WASHINGTON – Ninety percent of Americans know that most of their compatriots are overweight, but just 40 percent believe themselves to be too fat, according to a study published yesterday.
Government statistics show that more that 60 percent of the U.S. population is overweight, and half is obese, meaning they are at serious risk of health effects from their weight.
But the Pew Research Center telephone survey of more than 2,000 adults found that many people overestimate how tall they are and underestimate how much they weigh – and thus do not rate themselves as overweight, even when they are.
“The survey finds that most Americans, including those who say they are overweight, agree that personal behavior – rather than genetic disposition or marketing by food companies – is the main reason people are overweight,” Pew said in the report.
Those polled were asked how tall they are and how much they weigh.
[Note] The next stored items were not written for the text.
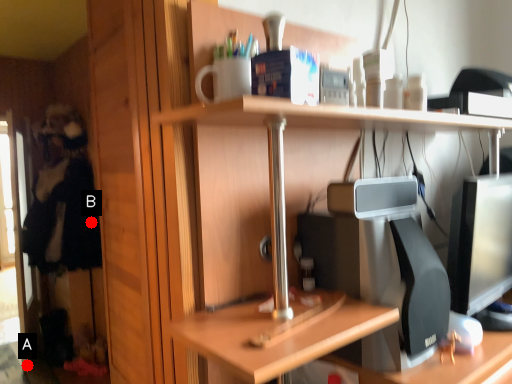 Question: Two points are circled on the image, labeled by A and B beside each circle. Which point is closer to the camera?

Choices:
 (A) A is closer
 (B) B is closer

Answer: (A) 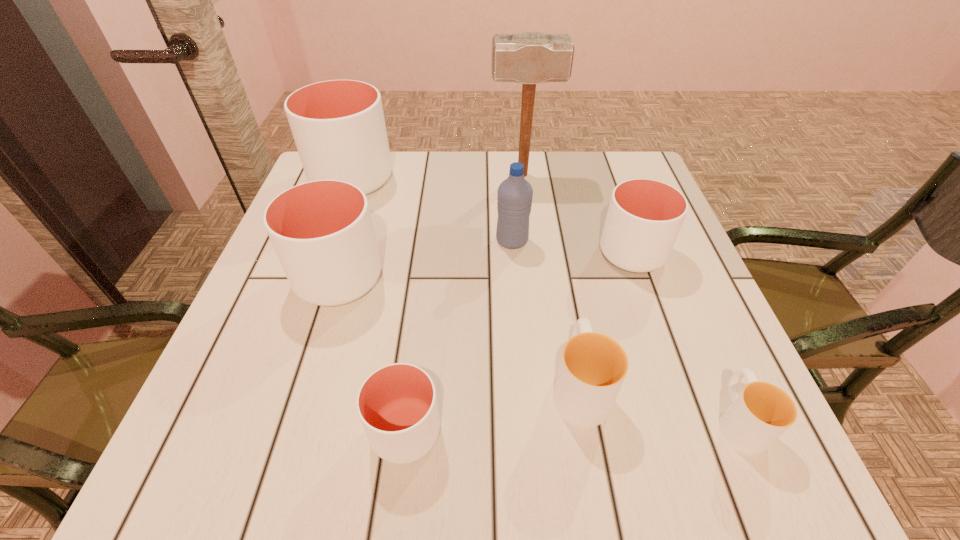 Where is `mallet`? This screenshot has width=960, height=540. mallet is located at coordinates (530, 58).

You are a GUI agent. You are given a task and a screenshot of the screen. Output one action in this format:
    pyautogui.click(x=<x>, y=<y>)
    Task: Click on the farthest white cup
    Image resolution: width=960 pixels, height=540 pixels.
    Given the screenshot: What is the action you would take?
    pyautogui.click(x=338, y=126)

The width and height of the screenshot is (960, 540). Identify the location of the farthest cup. (338, 126).

The height and width of the screenshot is (540, 960). I want to click on water bottle, so click(x=514, y=201).

This screenshot has width=960, height=540. What are the coordinates of `the third smallest white cup` in the screenshot? It's located at (322, 231).

Locate an element on the screen. The height and width of the screenshot is (540, 960). the rightmost white cup is located at coordinates (644, 217).

The height and width of the screenshot is (540, 960). Identify the location of the third tallest cup. (644, 217).

The image size is (960, 540). In order to click on the bigger yellow cup in this screenshot , I will do `click(593, 366)`.

The image size is (960, 540). Find the location of `the left yellow cup`. the left yellow cup is located at coordinates (593, 366).

Where is `the smallest white cup`? The image size is (960, 540). the smallest white cup is located at coordinates (397, 404). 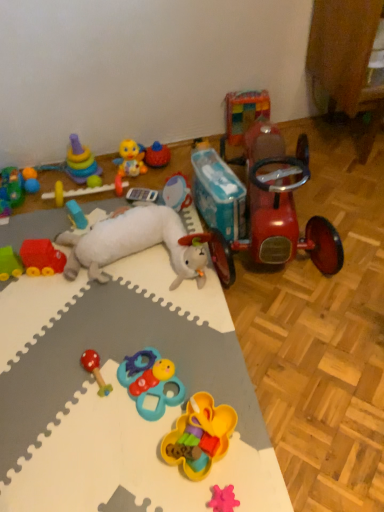 This screenshot has height=512, width=384. What are the coordinates of `free point behind blue rubber rattle at center, the sixth toy positioned from the right` in the screenshot? It's located at (157, 327). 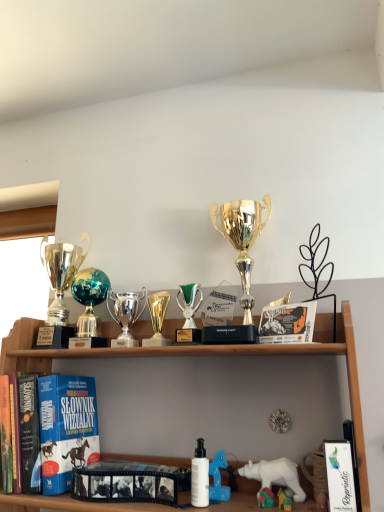 Question: Is white matte bottle at center outside green metallic trophy at center, positioned as the 4th toy in left-to-right order?

Choices:
 (A) no
 (B) yes

Answer: (B)

Question: Is white matte bottle at center oriented away from green metallic trophy at center, positioned as the 4th toy in left-to-right order?

Choices:
 (A) yes
 (B) no

Answer: (B)

Question: From a real-world perspective, is white matte bottle at center positioned under green metallic trophy at center, positioned as the 4th toy in left-to-right order, based on gravity?

Choices:
 (A) yes
 (B) no

Answer: (A)

Question: Is white matte bottle at center smaller than green metallic trophy at center, which is the second toy from right to left?

Choices:
 (A) yes
 (B) no

Answer: (A)

Question: Is the depth of white matte bottle at center greater than that of green metallic trophy at center, which is the second toy from right to left?

Choices:
 (A) no
 (B) yes

Answer: (A)

Question: Is white plastic bear at lower center wider or thinner than white glossy book at lower right, the third book when ordered from back to front?

Choices:
 (A) thin
 (B) wide

Answer: (A)

Question: From the image's perspective, is white plastic bear at lower center above or below white glossy book at lower right, arranged as the 1th book when viewed from the right?

Choices:
 (A) above
 (B) below

Answer: (B)

Question: Considering the positions of white plastic bear at lower center and white glossy book at lower right, which is the third book in left-to-right order, in the image, is white plastic bear at lower center taller or shorter than white glossy book at lower right, which is the third book in left-to-right order,?

Choices:
 (A) tall
 (B) short

Answer: (B)

Question: Based on their sizes in the image, would you say white plastic bear at lower center is bigger or smaller than white glossy book at lower right, which is the third book in left-to-right order?

Choices:
 (A) big
 (B) small

Answer: (B)

Question: From a real-world perspective, is shiny silver trophy at center, which is the 2th toy in left-to-right order, positioned above or below black matte film strip at center, which appears as the second book when viewed from the front?

Choices:
 (A) below
 (B) above

Answer: (B)

Question: Considering the positions of shiny silver trophy at center, which is the 2th toy in left-to-right order, and black matte film strip at center, which appears as the second book when viewed from the front, in the image, is shiny silver trophy at center, which is the 2th toy in left-to-right order, bigger or smaller than black matte film strip at center, which appears as the second book when viewed from the front,?

Choices:
 (A) big
 (B) small

Answer: (B)

Question: Is shiny silver trophy at center, which is the 2th toy in left-to-right order, taller or shorter than black matte film strip at center, which is the second book from left to right?

Choices:
 (A) tall
 (B) short

Answer: (A)

Question: Is shiny silver trophy at center, marked as the 4th toy in a right-to-left arrangement, in front of or behind black matte film strip at center, which is the 2th book from back to front, in the image?

Choices:
 (A) front
 (B) behind

Answer: (B)

Question: Is point (304, 470) closer or farther from the camera than point (109, 310)?

Choices:
 (A) farther
 (B) closer

Answer: (B)

Question: Considering the positions of white plastic bear at lower right, placed as the 1th toy when sorted from right to left, and shiny silver trophy at center, which is the 2th toy in left-to-right order, in the image, is white plastic bear at lower right, placed as the 1th toy when sorted from right to left, wider or thinner than shiny silver trophy at center, which is the 2th toy in left-to-right order,?

Choices:
 (A) thin
 (B) wide

Answer: (B)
Doctors and researchers around the world use a ration of height to weight called body mass index to calculate if someone is obese or overweight.
The women reported they weighed a median of 150 pounds and had a median height of 5 feet 5 inches, which would put them just barely on the borderline of being overweight.
But national statistics indicate that women have a median weight of 155 pounds and are only 5 feet 4 inches tall, which puts them squarely into the overweight column.
“As for men, well, they give themselves even more phantom height than women do – 2 extra inches,” the report said. “The self-reported median height of men in the Pew survey is 5 feet 11 inches, compared with 5 feet 9 inches in the government survey.”